The sahn opens on the sides to beit al-harara (literally, house of heat), which doubles as a hot water pool, or al-maghtas (literally, dipping pool) and a steam room. The water in the pool is usually hot enough to see the steam rising from it. Before coming to the pool, it is piped through a mostawqad, or oven, traditionally heated by animal dung.
Around beit al-harara, there are several side rooms for showering, as well as bathrooms.
A typical bath has about a dozen specialised workers, including:
Al-hammami(literally, the bath man) is the manager of the bath and runs the place and keeps the valuables of the clients.
Al-mekayyesati(literally, the sackcloth man) who scrubs the customers with a glove of rough material
Al-natur(literally, the watchman) welcomes the customers and provides them with towels.
Al-mezayyen(literally, the beauty man) is the barber who shaves the customers.
In the women baths, in addition to the above, we find:
Al-ballana(literally, the washerwoman) is a masseuse and henna artist.

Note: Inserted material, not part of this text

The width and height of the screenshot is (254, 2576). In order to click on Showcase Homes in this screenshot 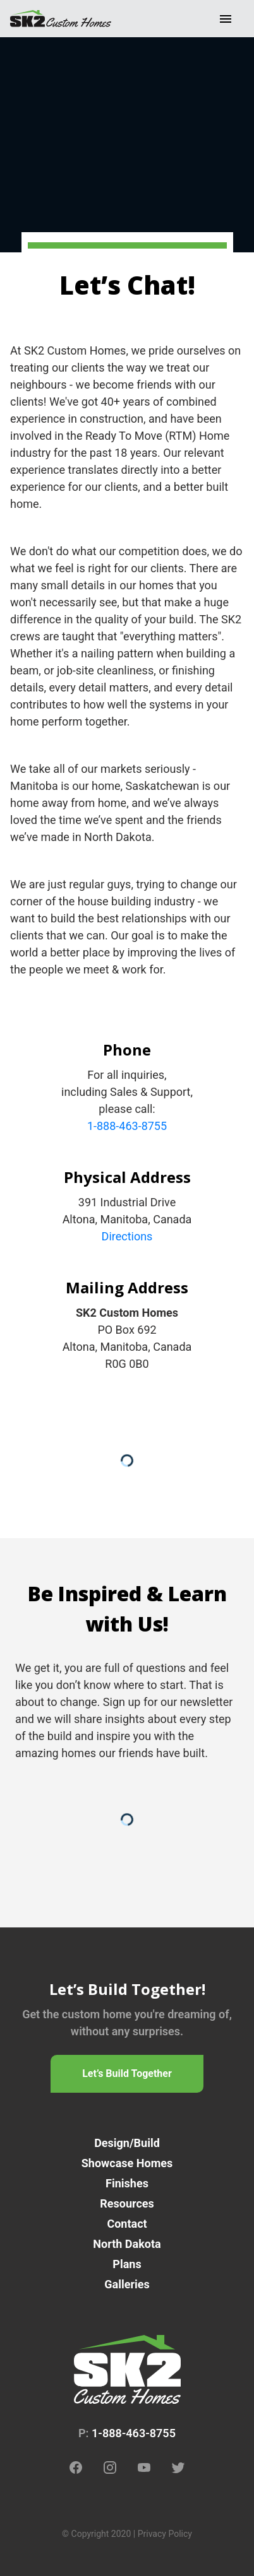 , I will do `click(127, 2163)`.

Al-mashta(literally, the comber), is a hairdresser and beauty specialist.
Among the public baths still in operation, the best known is Hammam Margush, or Hammam Al-Malatili, in Amir Al-Guyush Street in Al-Gammaleya. It has acquired additional fame because of Yousef Abu Seif's 1973 film bearing its name (although the film scenes were shot in the studio).
According to Moallem Zeinhum, who runs Hammam al-Malatili, the bath was built in 1780 and it was named after Sayyed al-Malt, who used to work there.
The bath is open in the morning for women and in the evening for men. It operates under the supervision of the antiquity, health, and environment departments and is protected by the law of Islamic monuments.
Down from the dozen workers or so, Al-Malatili now has only two workers. The customers are mostly young Egyptians who frequent it for the soothing ambiance, as well as tourists. The bath workers till employ the same material of old times, including the rough woolen glove used to scrub dead skin, and the pumice stone, used to soften the feet.
In Hammam Al-Talat, or the Tuesday Bath, clients are often brides preparing for their wedding night. This is the occasion in which the beauty experts, the ballana and mashta, offer their top services, including a full body mask made of orange peel, crushed lemons, sandal wood, and lupine powder.
A regular bath routine takes almost two hours, beginning with a shower and a dip in the hot pool, then a period of lounging in and around the pool. After this customers are soaped, scrubbed, and massaged near the fountain. Then they usually hang around for a hot drink and a plate of fruit.